We follow Prolific’s recommended fair pay policy of 7.50£ per hour (hence 2.50 £ for the max 20 minute study), and additionally reward 5£ to the 10% best performing participants. For Study1 this leads to a maximal cost of 4,000£. For Study2 the maximal cost is 6000£. Hence, the total cost is max 10,000£.


We will preregister the studies on the Open Science Framework before June, 30 on https://osf.io/z26ar/.

Open Science Statement

All materials, code , and data will be made publicly available on https://osf.io/z26ar/.


Ethics approval has been obtained, and archived as 2021-CP-13171.


  1. G. Bogaard, E. H. Meijer, A. Vrij, H. Merckelbach, Strong, but wrong: Lay people’s and police officers’ beliefs about verbal and nonverbal cues to deception. PLoS One (2016) https:/doi.org/10.1371/journal.pone.0156615.

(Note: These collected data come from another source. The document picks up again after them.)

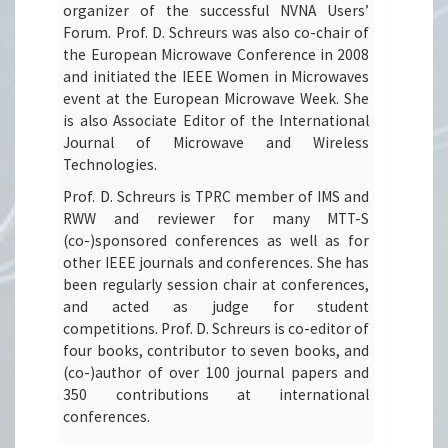
organizer of the successful NVNA Users’
Forum. Prof. D. Schreurs was also co-chair of
the European Microwave Conference in 2008
and initiated the IEEE Women in Microwaves
event at the European Microwave Week. She
is also Associate Editor of the International
Journal of Microwave and Wireless
Technologies.
Prof. D. Schreurs is TPRC member of IMS and
RWW and reviewer for many MTT-S
(co-)sponsored conferences as well as for
other IEEE journals and conferences. She has
been regularly session chair at conferences,
and acted as judge for student
competitions. Prof. D. Schreurs is co-editor of
four books, contributor to seven books, and
(co-)author of over 100 journal papers and
350 contributions at international
conferences.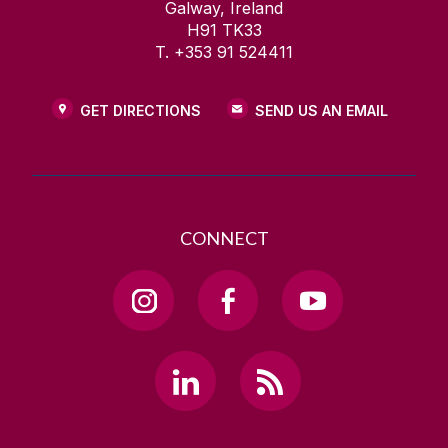
Galway, Ireland
H91 TK33
T. +353 91 524411
GET DIRECTIONS
SEND US AN EMAIL
CONNECT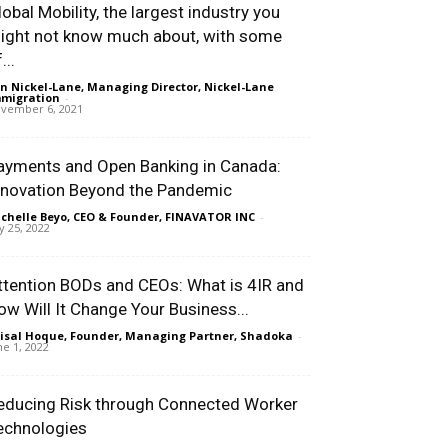
lobal Mobility, the largest industry you
ight not know much about, with some
...
n Nickel-Lane, Managing Director, Nickel-Lane
migration
-
vember 6, 2021
ayments and Open Banking in Canada:
nnovation Beyond the Pandemic
chelle Beyo, CEO & Founder, FINAVATOR INC
-
ly 25, 2022
ttention BODs and CEOs: What is 4IR and
ow Will It Change Your Business...
isal Hoque, Founder, Managing Partner, Shadoka
-
ne 1, 2022
educing Risk through Connected Worker
echnologies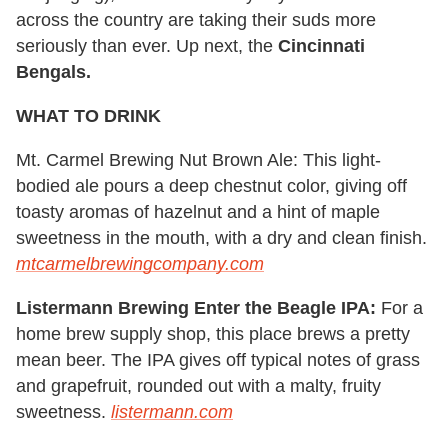
across the country are taking their suds more
seriously than ever. Up next, the
Cincinnati
Bengals.
WHAT TO DRINK
Mt. Carmel Brewing Nut Brown Ale: This light-
bodied ale pours a deep chestnut color, giving off
toasty aromas of hazelnut and a hint of maple
sweetness in the mouth, with a dry and clean finish.
mtcarmelbrewingcompany.com
Listermann Brewing Enter the Beagle IPA:
For a
home brew supply shop, this place brews a pretty
mean beer. The IPA gives off typical notes of grass
and grapefruit, rounded out with a malty, fruity
sweetness.
listermann.com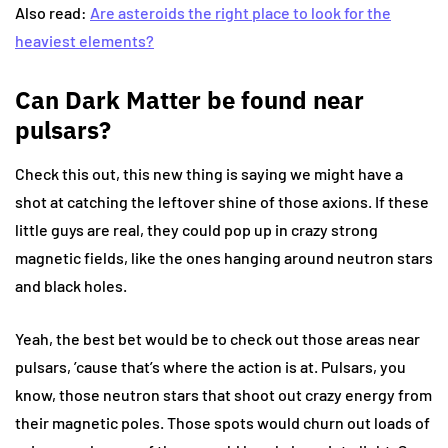
Also read:
Are asteroids the right place to look for the
heaviest elements?
Can Dark Matter be found near
pulsars?
Check this out, this new thing is saying we might have a
shot at catching the leftover shine of those axions. If these
little guys are real, they could pop up in crazy strong
magnetic fields, like the ones hanging around neutron stars
and black holes.
Yeah, the best bet would be to check out those areas near
pulsars, ’cause that’s where the action is at. Pulsars, you
know, those neutron stars that shoot out crazy energy from
their magnetic poles. Those spots would churn out loads of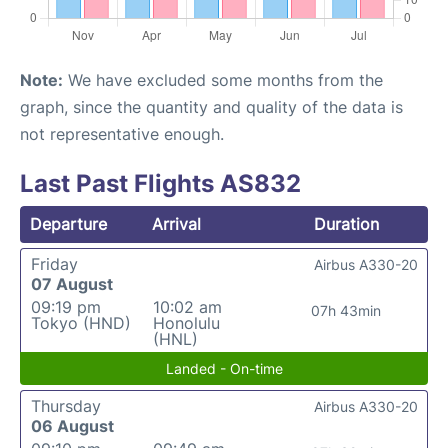
Note:
We have excluded some months from the
graph, since the quantity and quality of the data is
not representative enough.
Last Past Flights AS832
Departure
Arrival
Duration
Friday
Airbus A330-20
07 August
09:19 pm
10:02 am
07h 43min
Tokyo (HND)
Honolulu
(HNL)
Landed - On-time
Thursday
Airbus A330-20
06 August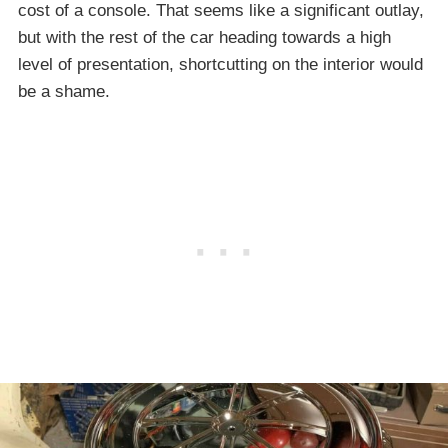
cost of a console. That seems like a significant outlay,
but with the rest of the car heading towards a high
level of presentation, shortcutting on the interior would
be a shame.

  2. C. F. Bond, B. M. DePaulo, Accuracy of deception judgments. Personal. Soc. Psychol. Rev. (2006) https:/doi.org/10.1207/s15327957pspr1003_2.

  3. G. Gigerenzer, D. G. Goldstein, Gigerenzer, G., Todd, P.M., & the ABC Research Group. (1999). Simple Heuristics That Make Us Smart (1999).

  4. G. Gigerenzer, W. Gaissmaier, Heuristic decision making. Annu. Rev. Psychol. 62 , 451–482 (2011).

  5. T. J. Luke, Lessons from Pinocchio: Cues to deception may be highly exaggerated. 1–30 (2018).

  6. B. M. DePaulo, et al. , Cues to deception. Psychol. Bull. (2003) https:/doi.org/10.1037/0033-2909.129.1.74.